▶ _Task_
Answer with nothing except the number of lines in the listing that include the word "badge".

[[ Information supplied, beginning ]]

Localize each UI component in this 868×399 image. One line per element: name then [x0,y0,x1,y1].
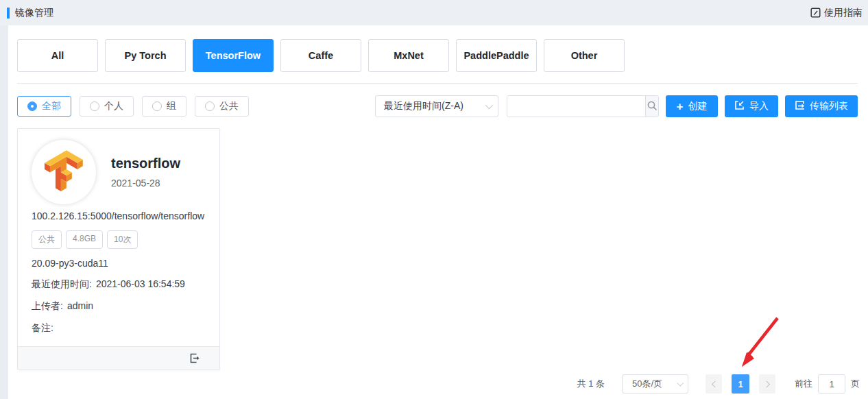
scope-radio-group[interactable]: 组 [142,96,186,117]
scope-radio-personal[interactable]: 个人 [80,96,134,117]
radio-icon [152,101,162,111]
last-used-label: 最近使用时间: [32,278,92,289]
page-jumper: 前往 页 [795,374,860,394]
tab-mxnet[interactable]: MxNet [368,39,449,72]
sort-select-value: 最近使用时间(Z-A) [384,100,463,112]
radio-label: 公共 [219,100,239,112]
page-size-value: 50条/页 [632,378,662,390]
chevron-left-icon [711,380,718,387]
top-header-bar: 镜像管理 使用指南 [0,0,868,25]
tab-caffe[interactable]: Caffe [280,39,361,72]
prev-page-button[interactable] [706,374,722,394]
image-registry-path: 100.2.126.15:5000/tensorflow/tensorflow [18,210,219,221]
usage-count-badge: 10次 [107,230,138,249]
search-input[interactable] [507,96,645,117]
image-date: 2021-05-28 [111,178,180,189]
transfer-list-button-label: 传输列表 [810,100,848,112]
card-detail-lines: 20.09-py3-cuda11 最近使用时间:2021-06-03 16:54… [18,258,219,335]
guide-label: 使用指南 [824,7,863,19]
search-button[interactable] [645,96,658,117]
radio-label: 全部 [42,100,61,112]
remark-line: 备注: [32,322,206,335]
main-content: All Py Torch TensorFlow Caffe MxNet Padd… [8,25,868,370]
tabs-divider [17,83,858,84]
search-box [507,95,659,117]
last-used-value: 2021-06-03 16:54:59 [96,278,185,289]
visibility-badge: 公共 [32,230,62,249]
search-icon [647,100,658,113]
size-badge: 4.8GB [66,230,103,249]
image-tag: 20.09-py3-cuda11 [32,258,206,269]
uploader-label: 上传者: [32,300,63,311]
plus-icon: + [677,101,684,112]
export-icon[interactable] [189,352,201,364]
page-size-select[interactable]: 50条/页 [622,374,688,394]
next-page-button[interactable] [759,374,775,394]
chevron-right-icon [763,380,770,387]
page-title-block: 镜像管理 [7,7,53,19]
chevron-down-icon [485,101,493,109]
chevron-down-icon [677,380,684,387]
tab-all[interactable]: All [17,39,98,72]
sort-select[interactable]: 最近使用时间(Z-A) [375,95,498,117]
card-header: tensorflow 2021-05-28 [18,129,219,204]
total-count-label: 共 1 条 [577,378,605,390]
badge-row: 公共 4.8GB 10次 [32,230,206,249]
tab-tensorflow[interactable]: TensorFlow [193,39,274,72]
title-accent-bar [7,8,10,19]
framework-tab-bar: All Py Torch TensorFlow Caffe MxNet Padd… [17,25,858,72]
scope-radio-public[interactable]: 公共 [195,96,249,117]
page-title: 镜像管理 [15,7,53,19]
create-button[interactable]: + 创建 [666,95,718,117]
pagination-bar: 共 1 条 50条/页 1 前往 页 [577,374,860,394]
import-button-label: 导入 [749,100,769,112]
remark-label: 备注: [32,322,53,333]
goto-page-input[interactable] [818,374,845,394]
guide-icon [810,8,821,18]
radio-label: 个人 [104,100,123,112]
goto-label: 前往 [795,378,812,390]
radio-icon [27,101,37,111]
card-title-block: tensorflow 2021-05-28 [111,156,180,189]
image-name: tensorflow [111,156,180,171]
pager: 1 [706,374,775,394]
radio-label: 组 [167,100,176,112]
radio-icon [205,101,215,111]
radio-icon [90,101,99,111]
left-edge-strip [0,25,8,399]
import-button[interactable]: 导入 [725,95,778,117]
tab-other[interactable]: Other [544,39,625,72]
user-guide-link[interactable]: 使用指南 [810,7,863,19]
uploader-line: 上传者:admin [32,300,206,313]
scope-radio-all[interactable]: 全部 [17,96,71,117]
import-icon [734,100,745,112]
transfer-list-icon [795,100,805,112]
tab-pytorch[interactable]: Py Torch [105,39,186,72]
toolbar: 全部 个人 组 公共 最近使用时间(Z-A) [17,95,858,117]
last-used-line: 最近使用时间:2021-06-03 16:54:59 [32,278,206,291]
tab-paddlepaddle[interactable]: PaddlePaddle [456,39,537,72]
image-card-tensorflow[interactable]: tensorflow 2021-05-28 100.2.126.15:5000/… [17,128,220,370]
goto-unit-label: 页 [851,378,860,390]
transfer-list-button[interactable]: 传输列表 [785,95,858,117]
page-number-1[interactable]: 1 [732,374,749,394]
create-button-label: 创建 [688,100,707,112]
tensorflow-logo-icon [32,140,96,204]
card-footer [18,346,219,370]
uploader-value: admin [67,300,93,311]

[[ Information supplied, end ]]

▶ _Response to this exercise_
4